For a vampire flick done on the relative cheap, BYZANTIUM still looks reasonably great, thanks to Consolota Boyle’s costumes, Simon Elliot’s production design, and the evocatively haunting cinematography of Simon Elliott (who has worked before on many of Steve McQueen’s films like HUNGER), all of which flow together to make Jordan’s tale simmer with a dark and macabre beauty.  The film has a visual and narrative ambition in the way it creates thoroughly vivid flashbacks the journey 200 years into the past and back again to the present, which gives the story an added layer of epic scale that might not have otherwise been there.  The sad tale of Eleanor and Clara’s existence deserves an equally cold and harsh looking aesthetic, and Jordan seems more than equal to the task here. 

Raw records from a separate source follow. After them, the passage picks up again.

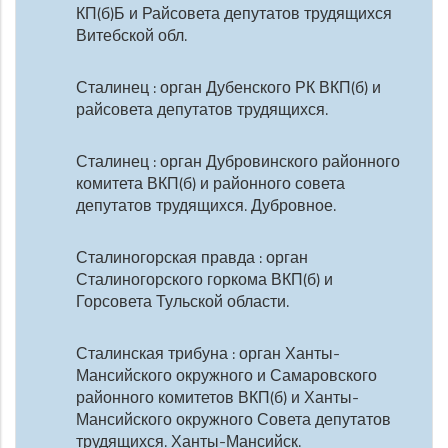
КП(б)Б и Райсовета депутатов трудящихся
Витебской обл.
Сталинец : орган Дубенского РК ВКП(б) и
райсовета депутатов трудящихся.
Сталинец : орган Дубровинского районного
комитета ВКП(б) и районного совета
депутатов трудящихся. Дубровное.
Сталиногорская правда : орган
Сталиногорского горкома ВКП(б) и
Горсовета Тульской области.
Сталинская трибуна : орган Ханты-
Мансийского окружного и Самаровского
районного комитетов ВКП(б) и Ханты-
Мансийского окружного Совета депутатов
трудящихся. Ханты-Мансийск.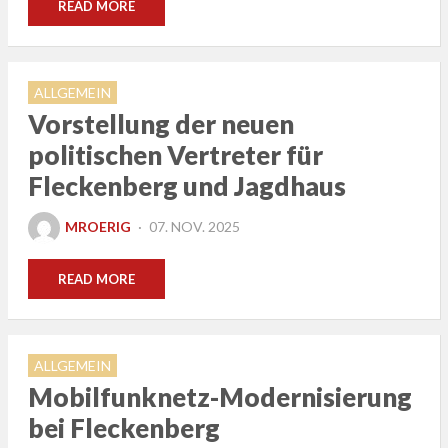
READ MORE
ALLGEMEIN
Vorstellung der neuen
politischen Vertreter für
Fleckenberg und Jagdhaus
POSTED
MROERIG
07. NOV. 2025
ON
READ MORE
ALLGEMEIN
Mobilfunknetz-Modernisierung
bei Fleckenberg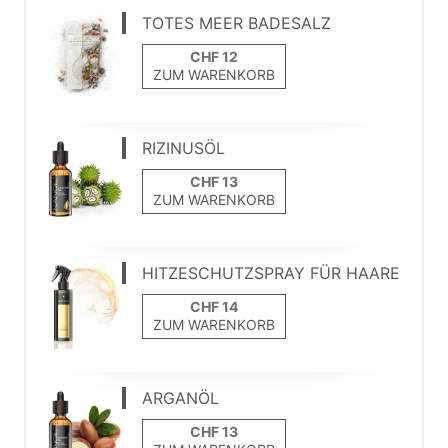
TOTES MEER BADESALZ
ZUM WARENKORB
RIZINUSÖL
ZUM WARENKORB
HITZESCHUTZSPRAY FÜR HAARE
ZUM WARENKORB
ARGANÖL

BYZANTIUM culminates in an extended obligatory chase, during which time Clara and Eleanor must evade capture and certain death at the hands of those pesky, woman-vampire-hating men that have journeyed for hundreds of years to get their comeuppance.  The third act here feels a bit too perfunctory, considering the film’s stimulating build up towards it.  Alas, those are but minor quibbles, as BYZANTIUM rightfully returns the vampire genre back to a time when these creatures were not handsome suitors at the mercy of young adult romance literature.  Jordan knows that the key allure of the vampire is not their ethereally sexiness, but rather the intolerable burden of being everlastingly alone and living indefinitely…and keeping it a secret from everyone.  As Eleanor sorrowfully relays at one point in the film, “My story can never be told.  I remember everything.  It’s a burden.”  What a sad, sad creature.